Advances and Declines Indicators

What are ‘Advances And Declines’
Advances and declines refers to the number of stocks that closed at a higher and lower price than the previous day, respectively. Technical analysts look at advances and declines to analyze stock market behavior, discern volatility, and predict whether a price trend is likely to continue or reverse. Typically, a market will be more bullish if more stocks advance than decline and vice versa.

BREAKING DOWN ‘Advances And Declines’
Advances and declines form the basis of many different technical indicators, including the advance-decline ratio, the advance-decline index, and the absolute breadth index. For example, a low advance-decline ratio can indicate an oversold market, while a high advance-decline ratio can signal an overbought market. Either of these conditions could mean that a market trend has become unsustainable and is about to reverse.

Often times, traders combine the advances and declines indicators with other forms of technical analysis. A great example would be looking at momentum indicators, like the relative strength index (RSI) or moving average convergence-divergence (MACD) for a divergence, and then looking at advances and declines as a confirmation that a trend change is beginning to occur.
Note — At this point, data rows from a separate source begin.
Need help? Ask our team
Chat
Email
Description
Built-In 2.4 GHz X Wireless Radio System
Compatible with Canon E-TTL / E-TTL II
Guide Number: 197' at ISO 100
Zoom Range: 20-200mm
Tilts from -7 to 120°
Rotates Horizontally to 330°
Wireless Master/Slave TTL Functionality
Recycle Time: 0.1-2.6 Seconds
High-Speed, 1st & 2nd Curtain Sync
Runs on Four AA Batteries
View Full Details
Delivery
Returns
Advances and Declines Indicators
There are many different technical indicators that are calculated using advances and declines:

  • Advance-Decline Ratio – The Advance-Decline Ratio, or ADR, compares the number of stocks that closed higher against the number of that closed lower during a particular period (and can be used across many timeframes).
  • Advance-Decline Index – The Advance-Decline Index, or ADI, is a market breadth indicator that represents the total difference between advancing and declining securities within an index.
  • Absolute Breadth Index – The Absolute Breadth Index, or ABI, is a technical indicator that’s based on the differences between advances and declines on an index. Unlike the prior two readings, the ABI ignores the direction that prices are going and instead focuses purely on the differences to measure volatility.

These indicators are generally interpreted in the same way: Rising values tend to indicate a bullish market and falling values tend to indicate a bearish market. For example, the above chart shows a rising Advance-Decline Line reading between December and mid-January, which suggested that advances outpaced declines during the uptrend. The only exception is the ABI that measures only volatility and not direction. Often times, the ABI is interpreted by taking a moving average of the reading and looking for significant trends, which can show rising and falling volatility trends.